Although the people here have been a great comfort to me and, despite their poverty, unfailing in their generosity and with their sympathies, I fear that when it becomes apparent that I am carrying a child, their compassion will wane under the weight of the shame they perceive. This too weighs heavily on my mind, as the road ahead seems so utterly empty of people, with no forks to offer me an alternative route.
Yet I don’t write to ask for money or assistance of any kind. I beg only one thing from you, Mother, and it would
be sufficient to bear me up as I journey along that long road. It is this. If you could see it in your heart to send me a note telling me you forgive me all the heartbreak I brought upon you, it would be sufficient a thought to carry me through.
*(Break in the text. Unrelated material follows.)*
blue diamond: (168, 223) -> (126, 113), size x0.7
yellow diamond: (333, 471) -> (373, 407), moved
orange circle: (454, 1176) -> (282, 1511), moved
This is all I ask of you.
I never had the opportunity even to embrace you one last time before we parted and I know that was mostly my doing, but somehow I foolishly believed that it would all work out and we would be reconciled to each other in the end. In that regard you were right and I was naive in the extreme.
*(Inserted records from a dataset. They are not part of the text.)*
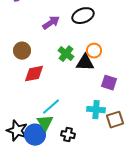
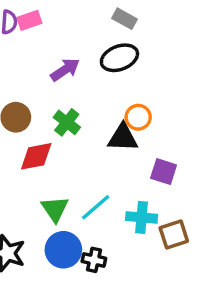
green cross: (66, 54) -> (67, 122), moved
cyan line: (51, 107) -> (96, 207), moved
green triangle: (45, 123) -> (55, 209), moved
blue circle: (35, 135) -> (63, 250), moved

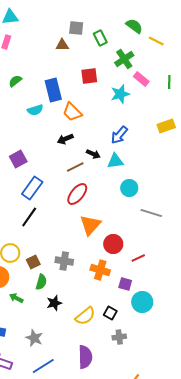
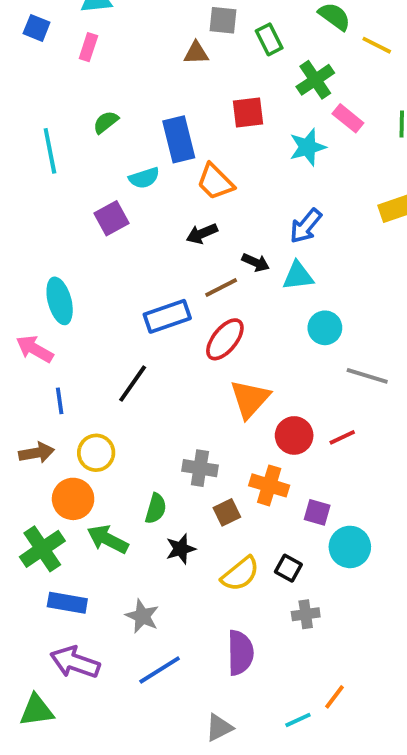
purple square: (18, 159) -> (111, 218), moved
blue rectangle: (32, 188) -> (167, 316), moved, turned 35
red line: (138, 258) -> (342, 437), moved
brown square: (33, 262) -> (227, 512), moved
green arrow: (16, 298) -> (108, 539), size x1.5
I know Father will never forgive me, and to be honest, I can never in my heart bring myself to forgive many of his actions, although I can understand his motivations to some degree. Therefore I do not ask his forgiveness, as it would be a fruitless gesture. But I have never forgotten the tenderness and attention he showered upon me when I was a child and for that he has my love, unrequited though it may be.
Please weigh my words carefully and believe me that everything I did was from the purest of motives, but the rules of this world dictated that that was not sufficient.
Take care of yourself,
Your eternally loving and respectful daughter,
Mary
A smudge stained the edge of the page, the words there faded to a paler blue where a tear had fallen from her daughter’s eyes, and in the margin was a small print where Mary had inadvertently pressed her thumb against the fusion of ink and her own solitary teardrop. Annie touched the imprint and felt a tangible connection to her daughter, so long banished from their lives. Her own handkerchief was, by the letter’s end, near to sodden.
What was she to do? Had it been her choice alone she would have immediately set out for Achill, galloping the car until the horse dropped dead if need be, not stopping until she found Mary and embraced her, swallowing her whole in her love and forgiveness.